## INPUT MATERIAL
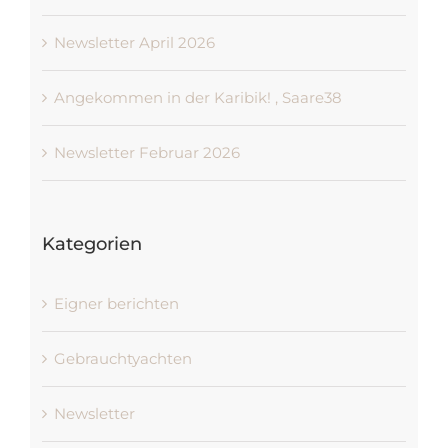
Newsletter April 2026
Angekommen in der Karibik! , Saare38
Newsletter Februar 2026
Kategorien
Eigner berichten
Gebrauchtyachten
Newsletter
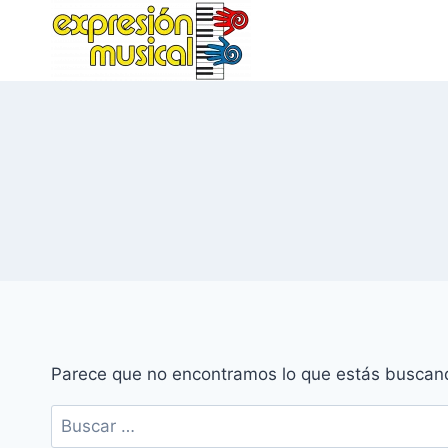
Saltar
al
contenido
Parece que no encontramos lo que estás buscan
Buscar:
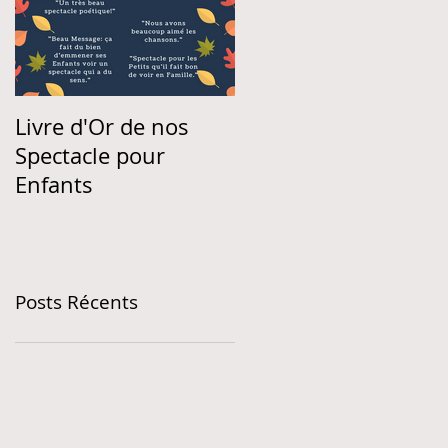
Livre d'Or de nos
Spectacle pour
Enfants
Posts Récents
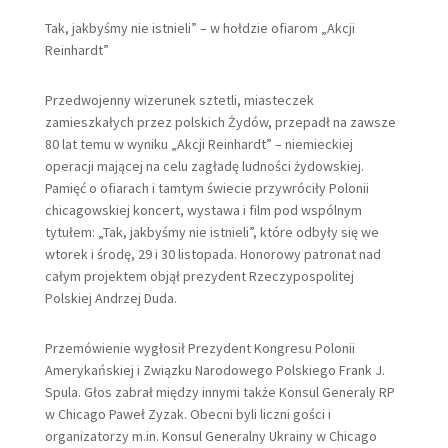
Tak, jakbyśmy nie istnieli” – w hołdzie ofiarom „Akcji
Reinhardt”
Przedwojenny wizerunek sztetli, miasteczek
zamieszkałych przez polskich Żydów, przepadł na zawsze
80 lat temu w wyniku „Akcji Reinhardt” – niemieckiej
operacji mającej na celu zagładę ludności żydowskiej.
Pamięć o ofiarach i tamtym świecie przywróciły Polonii
chicagowskiej koncert, wystawa i film pod wspólnym
tytułem: „Tak, jakbyśmy nie istnieli”, które odbyły się we
wtorek i środę, 29 i 30 listopada. Honorowy patronat nad
całym projektem objął prezydent Rzeczypospolitej
Polskiej Andrzej Duda.
Przemówienie wygłosił Prezydent Kongresu Polonii
Amerykańskiej i Związku Narodowego Polskiego Frank J.
Spula. Głos zabrał między innymi także Konsul Generaly RP
w Chicago Paweł Zyzak. Obecni byli liczni gości i
organizatorzy m.in. Konsul Generalny Ukrainy w Chicago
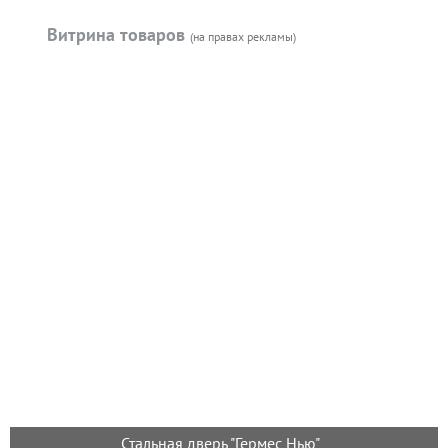
Витрина товаров
(на правах рекламы)
Стальная дверь "Гермес Нью"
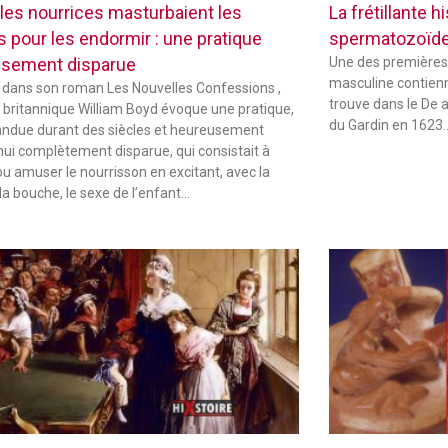
les nourrices masturbaient les
La frétillante 
s pour les endormir : une pratique
spermatozoïd
sement disparue
Une des premières
masculine contienne
 dans son roman Les Nouvelles Confessions ,
trouve dans le De 
in britannique William Boyd évoque une pratique,
du Gardin en 1623
andue durant des siècles et heureusement
hui complètement disparue, qui consistait à
ou amuser le nourrisson en excitant, avec la
la bouche, le sexe de l’enfant…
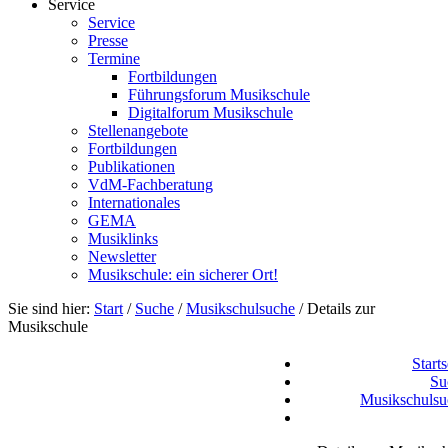
Service
Service
Presse
Termine
Fortbildungen
Führungsforum Musikschule
Digitalforum Musikschule
Stellenangebote
Fortbildungen
Publikationen
VdM-Fachberatung
Internationales
GEMA
Musiklinks
Newsletter
Musikschule: ein sicherer Ort!
Sie sind hier:
Start
/
Suche
/
Musikschulsuche
/
Details zur
Musikschule
Starts
Su
Musikschulsu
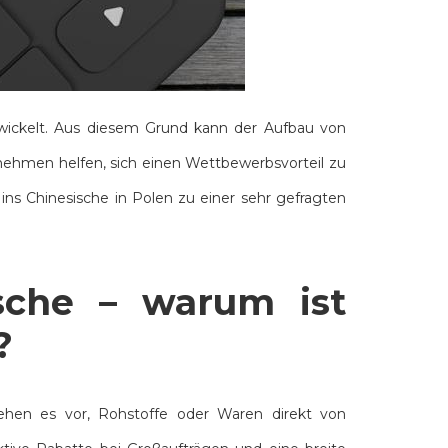
wickelt. Aus diesem Grund kann der Aufbau von
nehmen helfen, sich einen Wettbewerbsvorteil zu
 ins Chinesische in Polen zu einer sehr gefragten
sche – warum ist
?
hen es vor, Rohstoffe oder Waren direkt von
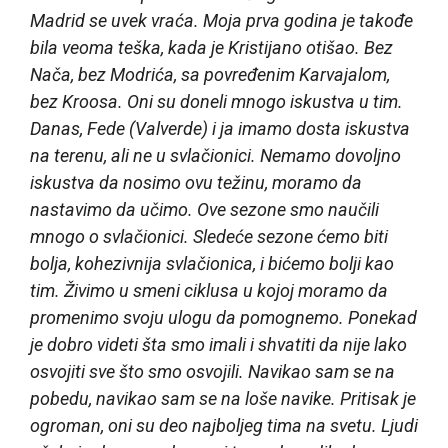
Madrid se uvek vraća. Moja prva godina je takođe
bila veoma teška, kada je Kristijano otišao. Bez
Nača, bez Modrića, sa povređenim Karvajalom,
bez Kroosa. Oni su doneli mnogo iskustva u tim.
Danas, Fede (Valverde) i ja imamo dosta iskustva
na terenu, ali ne u svlačionici. Nemamo dovoljno
iskustva da nosimo ovu težinu, moramo da
nastavimo da učimo. Ove sezone smo naučili
mnogo o svlačionici. Sledeće sezone ćemo biti
bolja, kohezivnija svlačionica, i bićemo bolji kao
tim. Živimo u smeni ciklusa u kojoj moramo da
promenimo svoju ulogu da pomognemo. Ponekad
je dobro videti šta smo imali i shvatiti da nije lako
osvojiti sve što smo osvojili. Navikao sam se na
pobedu, navikao sam se na loše navike. Pritisak je
ogroman, oni su deo najboljeg tima na svetu. Ljudi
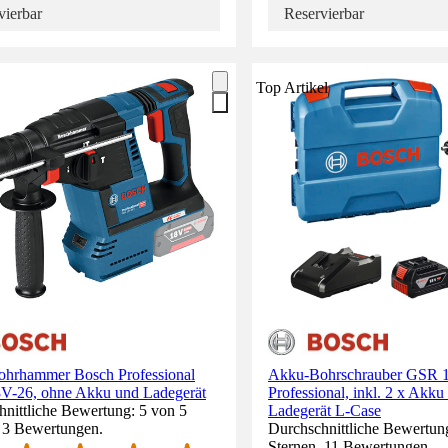
vierbar
Reservierbar
Top Artikel
hrhammer Bosch Professional
Akku-Bohrschrauber GSR 
-26, ohne Akku und Ladegerät
Professional, inkl. 2 x Akk
nittliche Bewertung: 5 von 5
Ladegerät L-Case
. 3 Bewertungen.
Durchschnittliche Bewertung
Sternen. 11 Bewertungen.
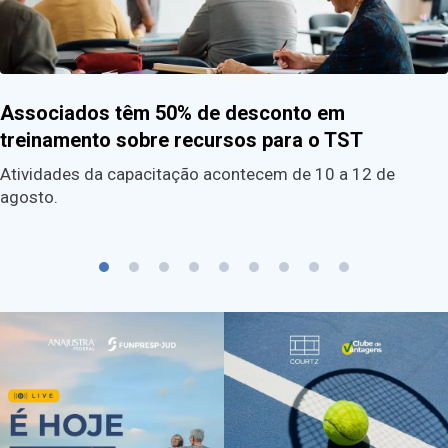
Associados têm 50% de desconto em
treinamento sobre recursos para o TST
Atividades da capacitação acontecem de 10 a 12 de
agosto.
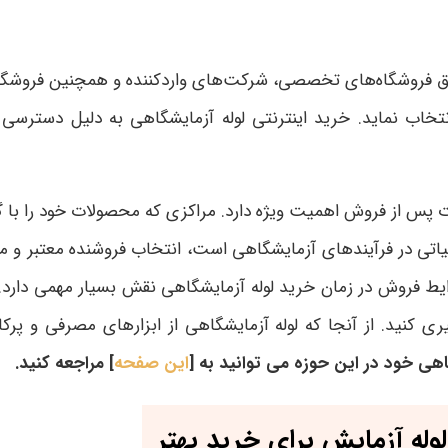
یق فروشگاه‌های تخصصی، شرکت‌های واردکننده و همچنین فروشگاه‌
 انتخاب نماید. خرید اینترنتی لوله آزمایشگاهی به دلیل دسترسی
س از فروش اهمیت ویژه دارد. مراکزی که محصولات خود را با گار
 حیاتی در فرآیندهای آزمایشگاهی است، انتخاب فروشنده معتبر و 
فروش در زمان خرید لوله آزمایشگاهی نقش بسیار مهمی دارد. خر
ری کنید. از آنجا که لوله آزمایشگاهی از ابزارهای مصرفی و پرکا
هی خود در این حوزه می توانید
به [
این صفحه
] مراجعه کنید.
وله آزمایش برای خرید بهتر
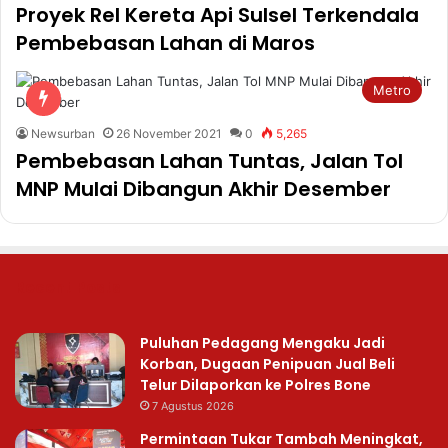
Proyek Rel Kereta Api Sulsel Terkendala
Pembebasan Lahan di Maros
Metro
Newsurban
26 November 2021
0
5,265
Pembebasan Lahan Tuntas, Jalan Tol
MNP Mulai Dibangun Akhir Desember
Recent Posts
Puluhan Pedagang Mengaku Jadi
Korban, Dugaan Penipuan Jual Beli
Telur Dilaporkan ke Polres Bone
7 Agustus 2026
Permintaan Tukar Tambah Meningkat,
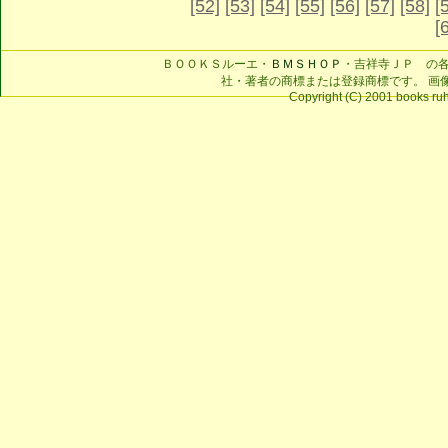
[52]
[53]
[54]
[55]
[56]
[57]
[58]
[
[
ＢＯＯＫＳルーエ・
ＢＭＳＨＯＰ
・吉祥寺ＪＰ の
社・著者の商標または登録商標です。 画
Copyright (C) 2001 books ruhe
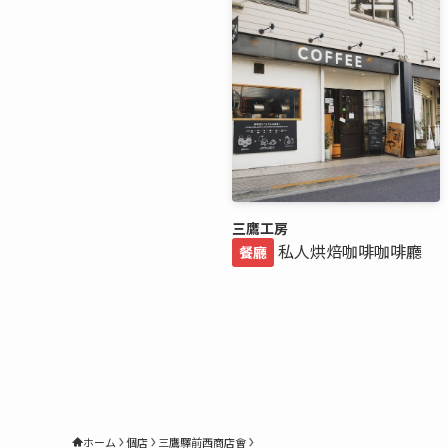
三鷹工房
私人烘焙咖啡咖啡廳
餐廳
ホーム
個店
三鷹驛前西商店會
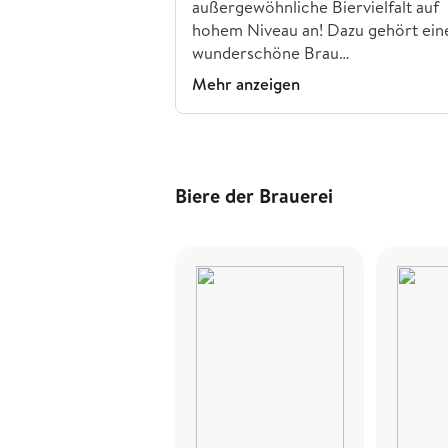
außergewöhnliche Biervielfalt auf
hohem Niveau an! Dazu gehört ein
wunderschöne Brau…
Mehr anzeigen
Biere der Brauerei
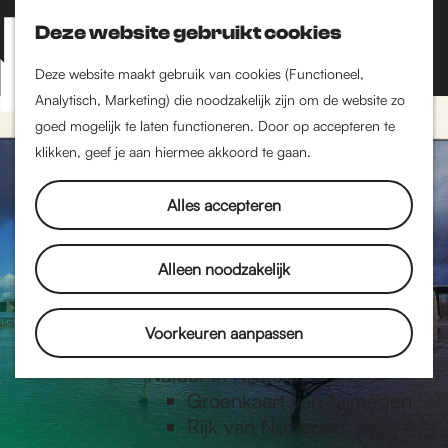
Nijmegen-Zuid
Nijmegen-Nieuw-West
Deze website gebruikt cookies
Z
K
Nijmegen-Oud-West
o
a
M
Deze website maakt gebruik van cookies (Functioneel,
Dukenburg
e
a
Analytisch, Marketing) die noodzakelijk zijn om de website zo
e
Lindenholt
G
k
r
goed mogelijk te laten functioneren. Door op accepteren te
n
e
t
klikken, geef je aan hiermee akkoord te gaan.
Historie
u
n
De oudste stad van
a
Alles accepteren
Nederland
Historische tijdlijn
n
Romeinse Limes
Alleen noodzakelijk
Vrede van Nijmegen
Penning
a
Voorkeuren aanpassen
Natuur in Nijmegen
Groenkaart van Nijmegen
a
Rijk van Nijmegen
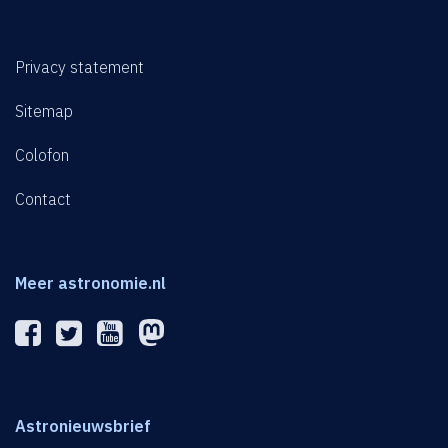
Privacy statement
Sitemap
Colofon
Contact
Meer astronomie.nl
Astronieuwsbrief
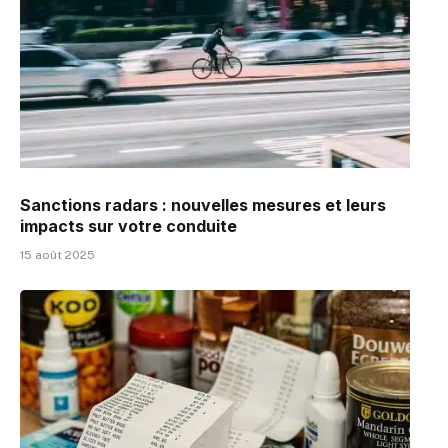
Sanctions radars : nouvelles mesures et leurs
impacts sur votre conduite
15 août 2025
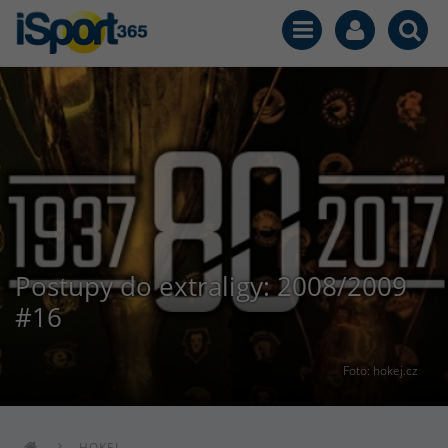
Postupy do extraligy: 2008/2009
#16
Foto: hokej.cz
HOKEJ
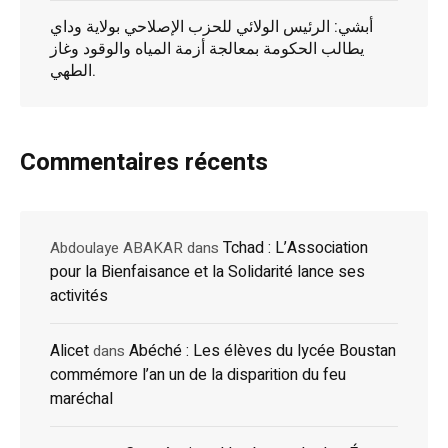
أبشي: الرئيس الولائي للحزب الإصلاحي بولاية وداي
يطالب الحكومة بمعالجة أزمة المياه والوقود وغاز
الطهي.
Commentaires récents
Tchad : L’Association
Abdoulaye ABAKAR
dans
pour la Bienfaisance et la Solidarité lance ses
activités
Alicet
Abéché : Les élèves du lycée Boustan
dans
commémore l’an un de la disparition du feu
maréchal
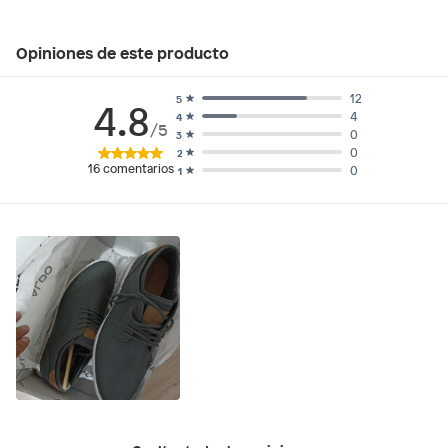
Opiniones de este producto
12
5
4.8
4
4
/5
0
3
0
2
16
comentarios
0
1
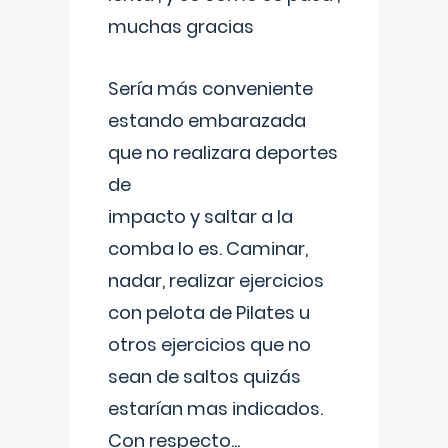
muchas gracias
Sería más conveniente
estando embarazada
que no realizara deportes
de
impacto y saltar a la
comba lo es. Caminar,
nadar, realizar ejercicios
con pelota de Pilates u
otros ejercicios que no
sean de saltos quizás
estarían mas indicados.
Con respecto
...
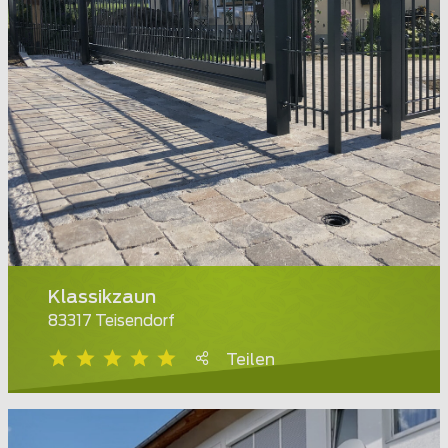
Klassikzaun
83317 Teisendorf
Teilen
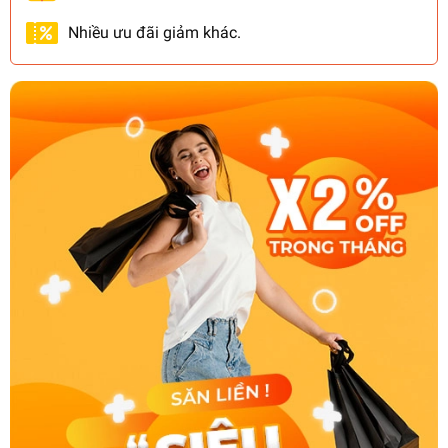
Nhiều ưu đãi giảm khác.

## INSTRUCTIONS TO FOLLOW
Start with the first line of the records above and end with the line containing "(на правах рекламы)". Output those lines exactly, pictures excluded.

## TASK RESPONSE
Newsletter April 2026
Angekommen in der Karibik! , Saare38
Newsletter Februar 2026
Kategorien
Eigner berichten
Gebrauchtyachten
Newsletter
Saltar
al
contenido
Parece que no encontramos lo que estás buscan
Buscar:
Livre d'Or de nos
Spectacle pour
Enfants
Posts Récents
Tak, jakbyśmy nie istnieli” – w hołdzie ofiarom „Akcji
Reinhardt”
Przedwojenny wizerunek sztetli, miasteczek
zamieszkałych przez polskich Żydów, przepadł na zawsze
80 lat temu w wyniku „Akcji Reinhardt” – niemieckiej
operacji mającej na celu zagładę ludności żydowskiej.
Pamięć o ofiarach i tamtym świecie przywróciły Polonii
chicagowskiej koncert, wystawa i film pod wspólnym
tytułem: „Tak, jakbyśmy nie istnieli”, które odbyły się we
wtorek i środę, 29 i 30 listopada. Honorowy patronat nad
całym projektem objął prezydent Rzeczypospolitej
Polskiej Andrzej Duda.
Przemówienie wygłosił Prezydent Kongresu Polonii
Amerykańskiej i Związku Narodowego Polskiego Frank J.
Spula. Głos zabrał między innymi także Konsul Generaly RP
w Chicago Paweł Zyzak. Obecni byli liczni gości i
organizatorzy m.in. Konsul Generalny Ukrainy w Chicago
Витрина товаров
(на правах рекламы)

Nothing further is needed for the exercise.